Remember when automatic captions on YouTube made us all go wow?
Well, not so much at first. They were hilariously bad, but they’ve gotten much better in the last few years. So has speech-to-text technology, in general, which is why automatic speech recognition (ASR) is everywhere now.
Live captions on YouTube. Voice typing and dictation apps on smartphones. Virtual assistants — Siri, Google Assistant, Alexa... Cortana, too. Automatic captions on video calls via Zoom, Google Meet or Microsoft Teams. All good stuff that’s getting better every day. But wow? Again, not really. We’ve raised our bar for “wow” and none of them are always accurate.
Seriously, asking Siri for Max Cooper (a musician) got me Madhapur, Hyderabad (a location).

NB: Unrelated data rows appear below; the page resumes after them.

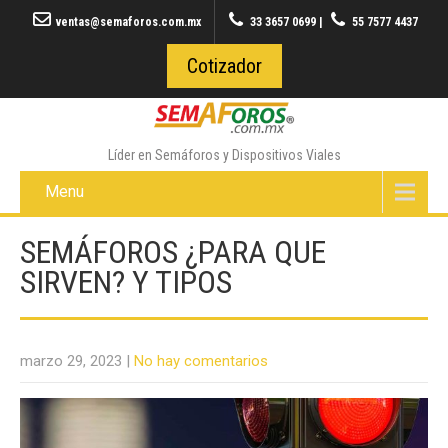
ventas@semaforos.com.mx
33 3657 0699
|
55 7577 4437
Cotizador
Líder en Semáforos y Dispositivos Viales
Menu
SEMÁFOROS ¿PARA QUE
SIRVEN? Y TIPOS
marzo 29, 2023
|
No hay comentarios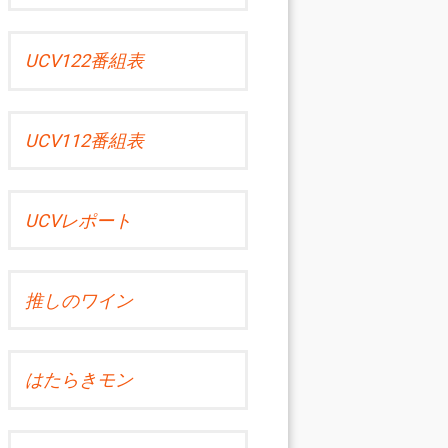
UCV122番組表
UCV112番組表
UCVレポート
推しのワイン
はたらきモン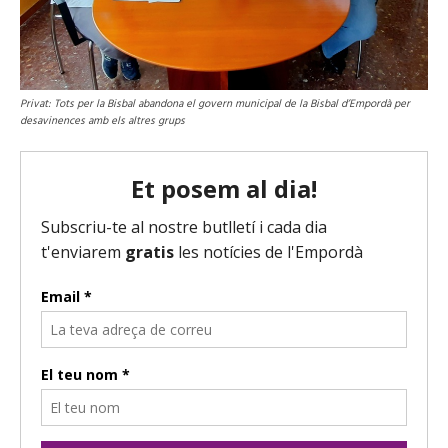
Privat: Tots per la Bisbal abandona el govern municipal de la Bisbal d’Empordà per
desavinences amb els altres grups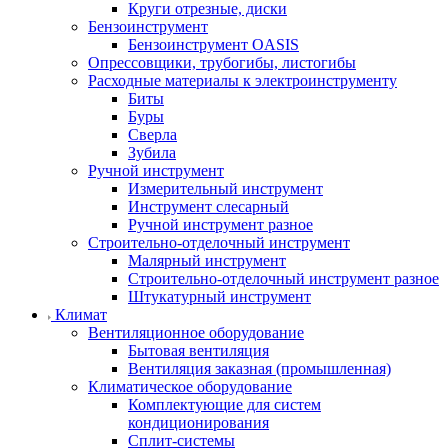
Круги отрезные, диски
Бензоинструмент
Бензоинструмент OASIS
Опрессовщики, трубогибы, листогибы
Расходные материалы к электроинструменту
Биты
Буры
Сверла
Зубила
Ручной инструмент
Измерительный инструмент
Инструмент слесарный
Ручной инструмент разное
Строительно-отделочный инструмент
Малярный инструмент
Строительно-отделочный инструмент разное
Штукатурный инструмент
Климат
Вентиляционное оборудование
Бытовая вентиляция
Вентиляция заказная (промышленная)
Климатическое оборудование
Комплектующие для систем
кондиционирования
Сплит-системы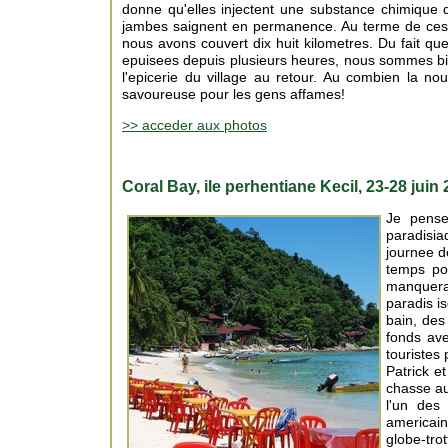
donne qu'elles injectent une substance chimique qu
jambes saignent en permanence. Au terme de ces
nous avons couvert dix huit kilometres. Du fait que
epuisees depuis plusieurs heures, nous sommes bie
l'epicerie du village au retour. Au combien la nour
savoureuse pour les gens affames!
>> acceder aux photos
Coral Bay, ile perhentiane Kecil, 23-28 juin
Je pense
paradisi
journee d
temps pou
manquerai
paradis i
bain, des
fonds av
touristes 
Patrick e
chasse aux
l'un des
americai
globe-tro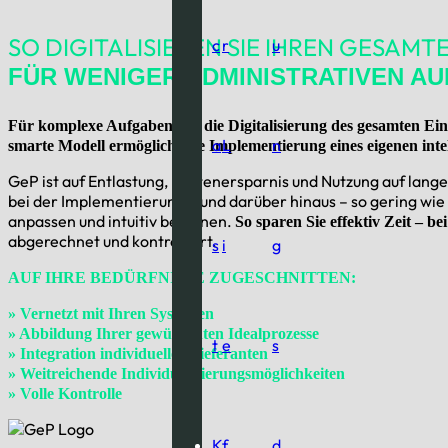
SO DIGITALISIEREN SIE IHREN GESAMT
c
r
u
FÜR WENIGER ADMINISTRATIVEN A
Für komplexe Aufgaben wie die Digitalisierung
des gesamten Ei
a
L
n
smarte Modell ermöglicht die Implementierung eines eigenen int
GeP ist auf Entlastung, Kostenersparnis und Nutzung auf lange
bei der Implementierung – und darüber hinaus – so gering wie 
anpassen und intuitiv bedienen.
So sparen Sie effektiv Zeit – 
abgerechnet und kontrolliert.
s
i
g
AUF IHRE BEDÜRFNISSE ZUGESCHNITTEN:
» Vernetzt mit Ihren Systemen
»
Abbildung Ihrer gewünschten Idealprozesse
t
e
s
» Integration individueller Lieferanten
» Weitreichende Individualisierungsmöglichkeiten
» Volle Kontrolle
K
f
d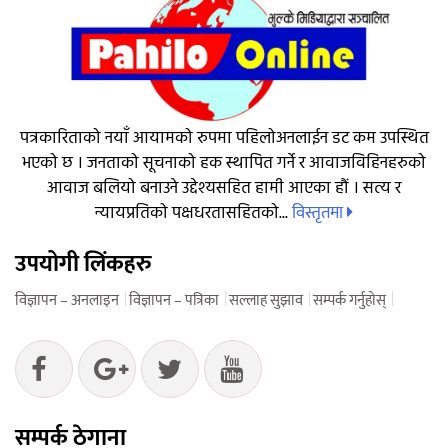
पत्रकारिताको नयाँ आयामको रुपमा पहिलोअनलाईन डट कम उपस्थित
भएको छ । जनताको सूचनाको हक स्थापित गर्ने र आवाजविहिनहरुको
आवाज बलियो बनाउने उद्देश्यसहित हामी आएका हौं । सत्य र
विस्तृतमा
न्यायप्रतिको पक्षधरतासहितको...
उपयोगी लिंकहरु
विज्ञापन – अनलाइन
विज्ञापन – पत्रिका
सल्लाह सुझाव
सम्पर्क गर्नुहोस्
सम्पर्क ठेगाना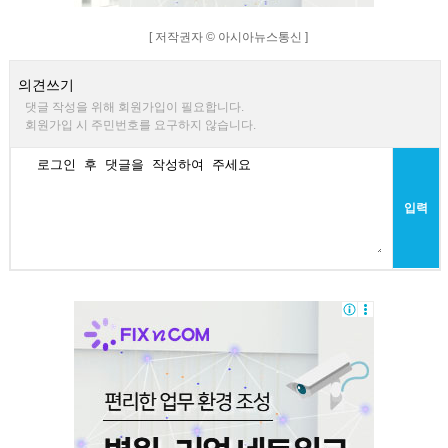
[ 저작권자 © 아시아뉴스통신 ]
의견쓰기
댓글 작성을 위해 회원가입이 필요합니다.
회원가입 시 주민번호를 요구하지 않습니다.
입력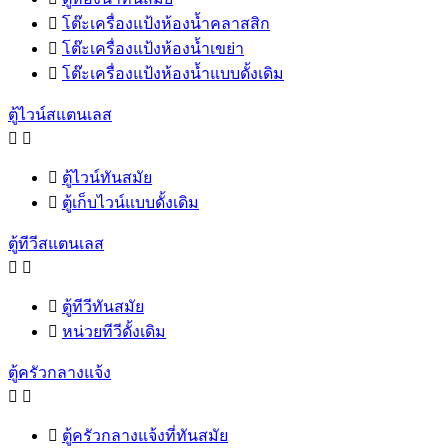

โต๊ะเครื่องแป้งห้องน้ำคลาสสิก

โต๊ะเครื่องแป้งห้องน้ำเขย่า

โต๊ะเครื่องแป้งห้องน้ำแบบดั้งเดิม
ตู้ไวน์สแตนเลส



ตู้ไวน์ทันสมัย

ตู้เก็บไวน์แบบดั้งเดิม
ตู้ทีวีสแตนเลส



ตู้ทีวีทันสมัย

หน่วยทีวีดั้งเดิม
ตู้ครัวกลางแจ้ง



ตู้ครัวกลางแจ้งที่ทันสมัย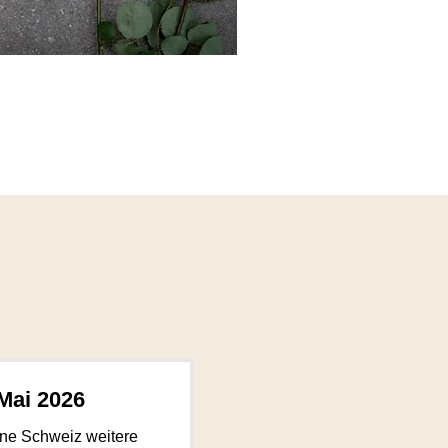
 Mai 2026
ine Schweiz weitere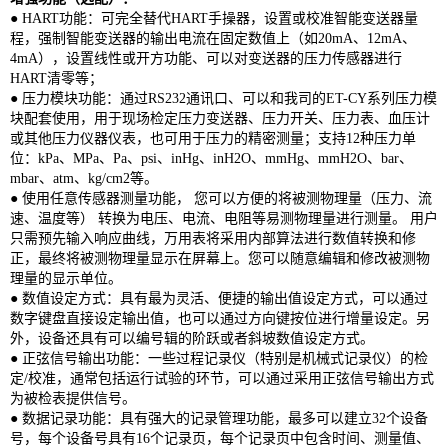
● HART功能：可完全替代HART手操器，设置或校准智能变送器量
程，强制智能变送器的输出电流在固定数值上（如20mA、12mA、
4mA），设置线性或开方功能、可以对变送器的压力传感器进行
HART清零等；
● 压力模块功能：通过RS232通讯口、可以和我司的ET-CY系列压力模
块配套使用，用于现场检定压力变送器、压力开关、压力表、血压计
或其他压力仪器仪表，也可用于压力的精密测量；支持12种压力单
位：kPa、MPa、Pa、psi、inHg、inH2O、mmHg、mmH2O、bar、
mbar、atm、kg/cm2等。
● 使用任意传感器测量功能， 您可以方便的将被测物理量（压力、流
速、温度等） 转换为电压、电流、电阻等易测物理量进行测量。 用户
只需预先输入响应曲线，万用表将采用内部算法进行数值转换和修
正，最终将被测物理量显示在屏幕上。您可以随意编辑和修改被测物
理量的显示单位。
● 数值设定方式：具有最为灵活、便捷的输出值设定方式，可以通过
数字键盘直接设定输出值，也可以通过方向键按位进行增量设定。另
外，设备还具有可以编号辑的阶跃或者斜坡数值设定方式。
● 正弦信号输出功能：一些过程记录仪（特别是机械式记录仪）的检
定/校准，通常包括运行试验的环节，可以通过采用正弦信号输出方式
为被检表提供信号。
● 数据记录功能：具有强大的记录管理功能，最多可以建立32个设备
号，每个设备号具有16个记录页，每个记录页中包含时间、测量值、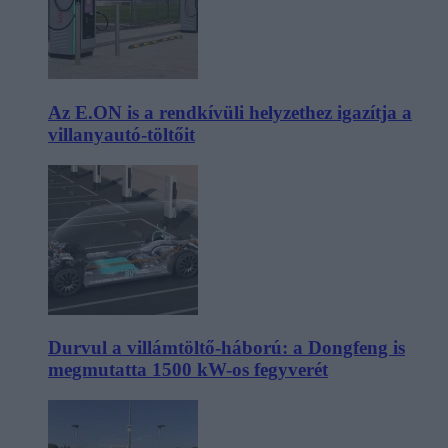
Az E.ON is a rendkívüli helyzethez igazítja a
villanyautó-töltőit
Durvul a villámtöltő-háború: a Dongfeng is
megmutatta 1500 kW-os fegyverét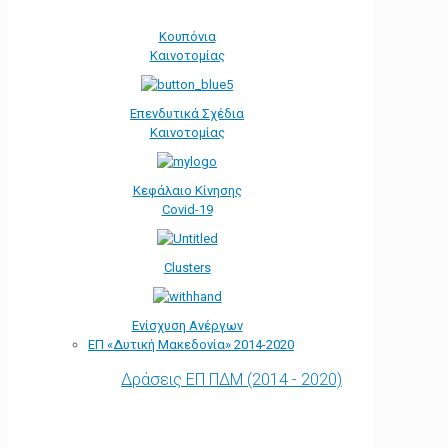
Κουπόνια
Καινοτομίας
Επενδυτικά Σχέδια
Καινοτομίας
Κεφάλαιο Κίνησης
Covid-19
Clusters
Ενίσχυση Ανέργων
ΕΠ «Δυτική Μακεδονία» 2014-2020
Δράσεις ΕΠ ΠΔΜ (2014 - 2020)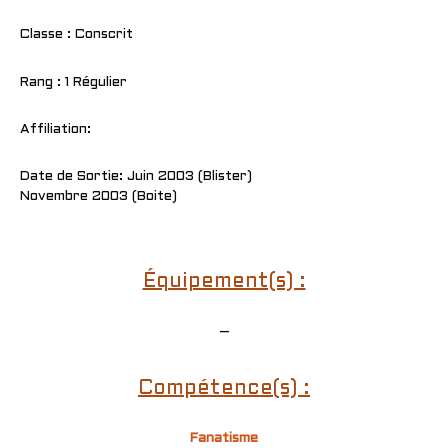
Classe : Conscrit
Rang : 1 Régulier
Affiliation:
Date de Sortie: Juin 2003 (Blister)
Novembre 2003 (Boite)
Équipement(s) :
–
Compétence(s) :
Fanatisme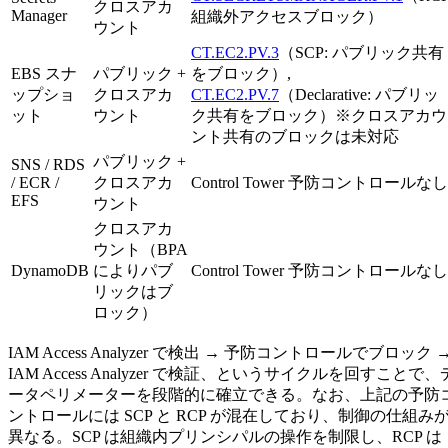
クロスアカ
Manager
組織外アクセスブロック）
ウント
CT.EC2.PV.3
（SCP: パブリック共有
EBS スナ
パブリック +
をブロック）,
ップショ
クロスアカ
CT.EC2.PV.7
（Declarative: パブリッ
ット
ウント
ク共有をブロック）※クロスアカウ
ント共有のブロックは未対応
パブリック +
SNS / RDS
/ ECR /
クロスアカ
Control Tower 予防コントロールなし
EFS
ウント
クロスアカ
ウント（BPA
DynamoDB
によりパブ
Control Tower 予防コントロールなし
リックはブ
ロック）
IAM Access Analyzer で検出 → 予防コントロールでブロック 
IAM Access Analyzer で検証、というサイクルを回すことで、
ータペリメーターを段階的に確立できる。なお、上記の予防
ントロールには SCP と RCP が混在しており、制御の仕組み
異なる。SCP は組織内プリンシパルの操作を制限し、RCP は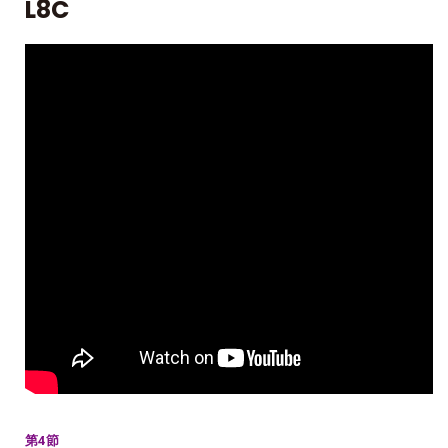
L8C
第4節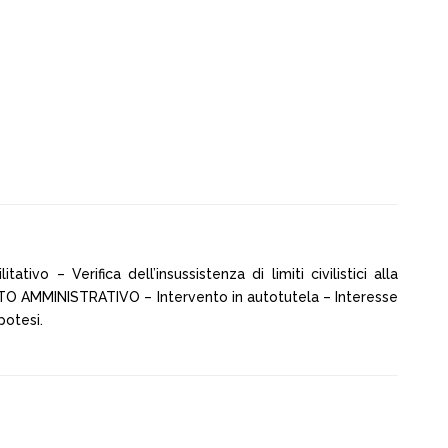
tivo – Verifica dell’insussistenza di limiti civilistici alla
NTO AMMINISTRATIVO – Intervento in autotutela – Interesse
potesi.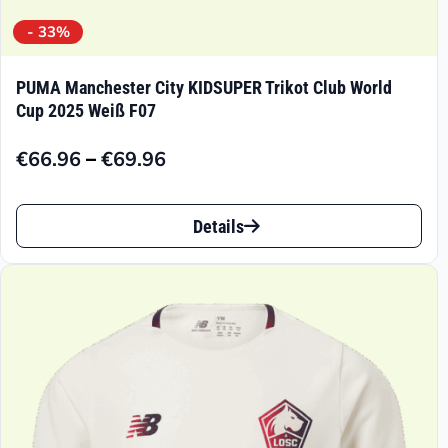
- 33%
PUMA Manchester City KIDSUPER Trikot Club World
Cup 2025 Weiß F07
–
€
66.96
€
69.96
Preisspanne:
€66.96
Dieses
bis
Details
Produkt
€69.96
weist
mehrere
Varianten
auf.
Die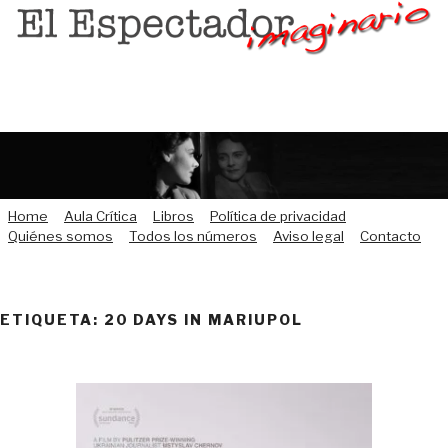
Saltar
al
contenido
Home
Aula Crítica
Libros
Política de privacidad
Quiénes somos
Todos los números
Aviso legal
Contacto
ETIQUETA:
20 DAYS IN MARIUPOL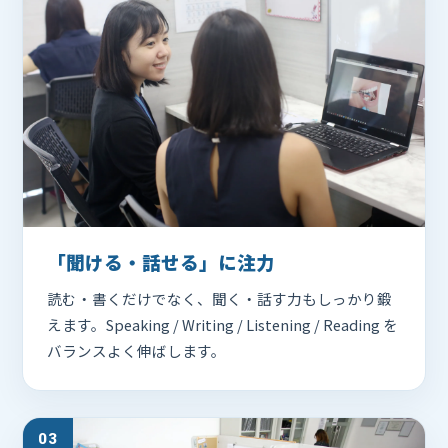
「聞ける・話せる」に注力
読む・書くだけでなく、聞く・話す力もしっかり鍛
えます。Speaking / Writing / Listening / Reading を
バランスよく伸ばします。
03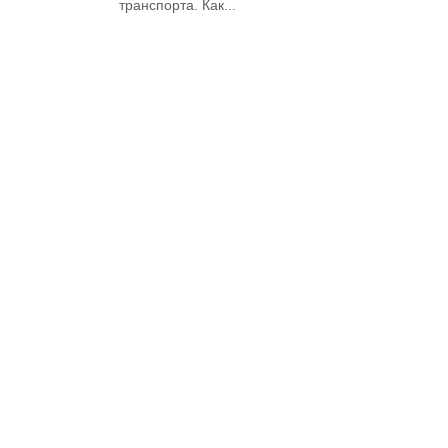
транспорта. Как...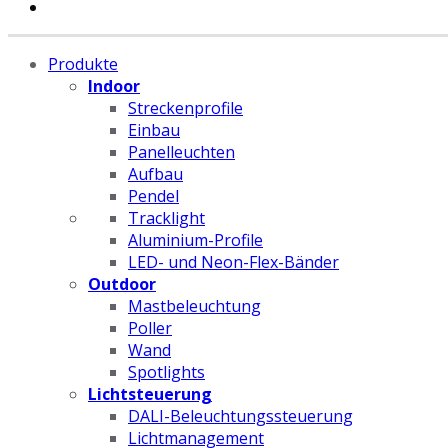
Produkte
Indoor
Streckenprofile
Einbau
Panelleuchten
Aufbau
Pendel
Tracklight
Aluminium-Profile
LED- und Neon-Flex-Bänder
Outdoor
Mastbeleuchtung
Poller
Wand
Spotlights
Lichtsteuerung
DALI-Beleuchtungssteuerung
Lichtmanagement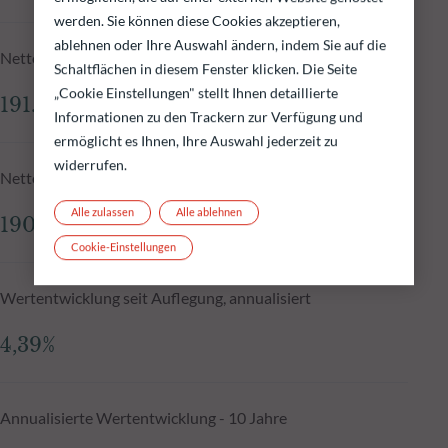
werden. Sie können diese Cookies akzeptieren,
ablehnen oder Ihre Auswahl ändern, indem Sie auf die
Nettoinventarwert zum 04.08.2026
Schaltflächen in diesem Fenster klicken. Die Seite
„Cookie Einstellungen" stellt Ihnen detaillierte
191.552,11 €
Informationen zu den Trackern zur Verfügung und
ermöglicht es Ihnen, Ihre Auswahl jederzeit zu
widerrufen.
Nettoinventarwert N-1
Alle zulassen
Alle ablehnen
190.331,83 €
Cookie-Einstellungen
Wertentwicklung seit Auflegung, annualisiert
4,39%
Annualisierte Wertentwicklung - 10 Jahre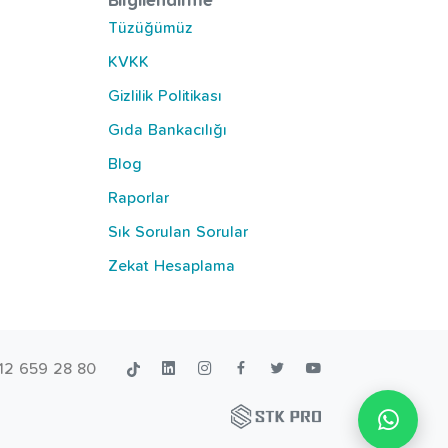
Bilgilendirme
Tüzüğümüz
KVKK
Gizlilik Politikası
Gıda Bankacılığı
Blog
Raporlar
Sık Sorulan Sorular
Zekat Hesaplama
12 659 28 80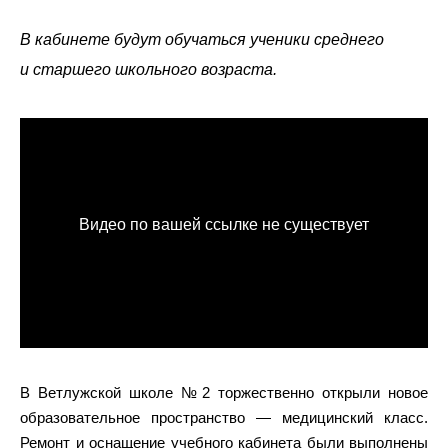
В кабинете будут обучаться ученики среднего
и старшего школьного возраста.
В Ветлужской школе №2 торжественно открыли новое
образовательное пространство — медицинский класс.
Ремонт и оснащение учебного кабинета были выполнены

So, either Siri doesn’t get my accent or I talk really fast. :)
Hint: Try it yourself. Try talking to Siri with an Indian accent (or just really fast) and let me know how it goes.
Automatic Speech Recognition is good, but it’s not perfect. Not yet.
You can guess a few reasons for transcription errors. Accents. Rate of speech. Acronyms. There’s more, but we’ll need to zoom back a bit to understand how we measure ASR accuracy.
Be it by humans or by a machine, one common metric to measure speech-to-text accuracy is the Word Error Rate (WER). It’s not the only one, but it’s the one everyone talks about.
What is Word Error Rate (WER)?
Put simply, WER is the ratio of errors in a transcript to the total words spoken. A lower WER in speech-to-text means better accuracy in recognizing speech. For example, a 20% WER means the transcript is 80% accurate.
Out in the real world, both the WER formula and its applicability are a little more nuanced.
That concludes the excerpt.